Im Jahr 1945 brach in Europa die Hölle los. Während die Wehrmacht an der Ostfront von der Roten Armee zurückgedrängt wurde und die letzten deutschen Vorstöße an der Westfront, wie die Ardennenoffensive, kläglich scheiterten, waren die deutschen Städte unter dem Bombenkrieg einer völligen Zerstörung ausgesetzt. Inmitten dieser dramatischen Ereignisse fand im Februar ein entscheidendes Treffen der Alliierten statt.

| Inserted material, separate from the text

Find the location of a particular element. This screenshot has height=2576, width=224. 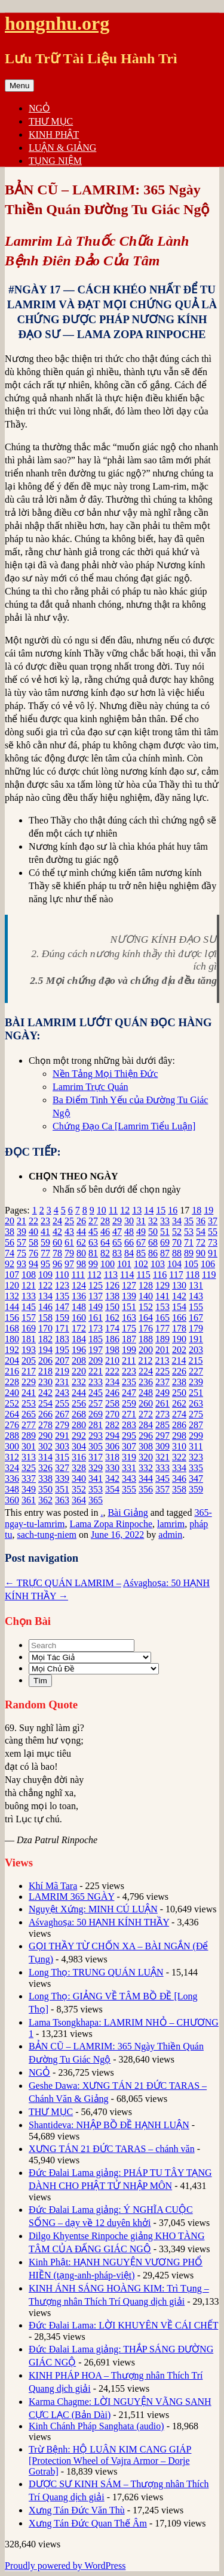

Von 4. bis 11. Februar versammelten sich in Jalta, auf der Halbinsel Krim, die drei politischen Schwergewichte der damaligen Zeit: Josef Stalin, Franklin D. Roosevelt und Winston Churchill. Die Konferenz von Jalta diente als wichtige Plattform zur Beratung über die Nachkriegsordnung und den Umgang mit den besetzten Gebieten. Die militärische Lage hatte sich zugunsten der Alliierten gewendet, und der Vormarsch der Roten Armee sowie der Überqueren der deutschen Grenze durch die USA und ihre Verbündeten waren klare Vorzeichen für das baldige Ende des Zweiten Weltkriegs, wie Wikipedia festhält.
Die Ziele der Konferenz
Die großen Drei hatten klare Ziele, die sich auf die europäische Nachkriegsordnung konzentrierten. Insbesondere die schnelle Beendigung des Krieges und die Entmilitarisierung und Entnazifizierung Deutschlands standen im Zentrum der Gespräche. Doch trotz dieser Einigkeit zeigten sich auch erhebliche Spannungen, was die unterschiedlichen Interessen der Alliierten anging, wie die bpb berichtet.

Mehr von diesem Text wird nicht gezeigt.